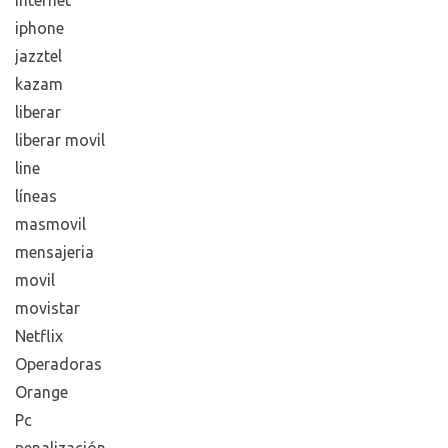
iphone
jazztel
kazam
liberar
liberar movil
line
líneas
masmovil
mensajeria
movil
movistar
Netflix
Operadoras
Orange
Pc
penalización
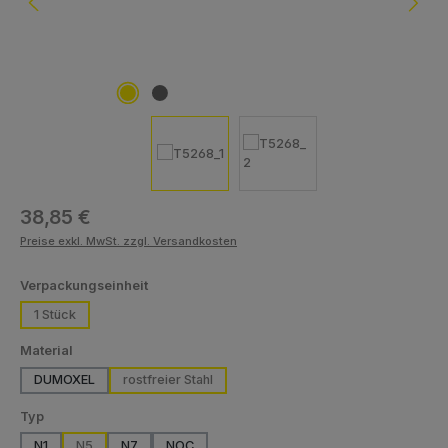
Regulärer Preis:
38,85 €
Preise exkl. MwSt. zzgl. Versandkosten
auswählen
Verpackungseinheit
1 Stück
auswählen
Material
DUMOXEL
rostfreier Stahl
auswählen
Typ
N1
N5
N7
NOC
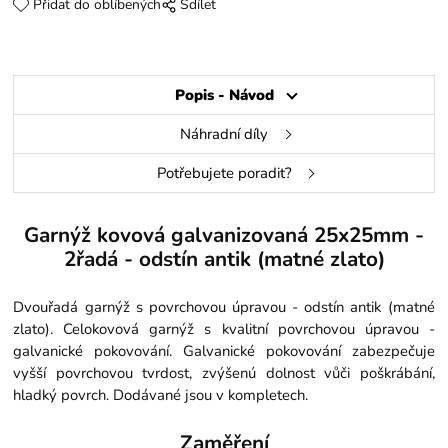
Přidat do oblíbených
Sdílet
Popis - Návod
Náhradní díly
Potřebujete poradit?
Garnýž kovová galvanizovaná 25x25mm -
2řadá - odstín antik (matné zlato)
Dvouřadá garnýž s povrchovou úpravou - odstín antik (matné
zlato). Celokovová garnýž s kvalitní povrchovou úpravou -
galvanické pokovování. Galvanické pokovování zabezpečuje
vyšší povrchovou tvrdost, zvýšenú dolnost vůči poškrábání,
hladký povrch. Dodávané jsou v kompletech.
Zaměření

*Exercise prompt*
Please work out how many lines in the listing above contain the string "povrchovou", and answer with that number only.

*Result*
3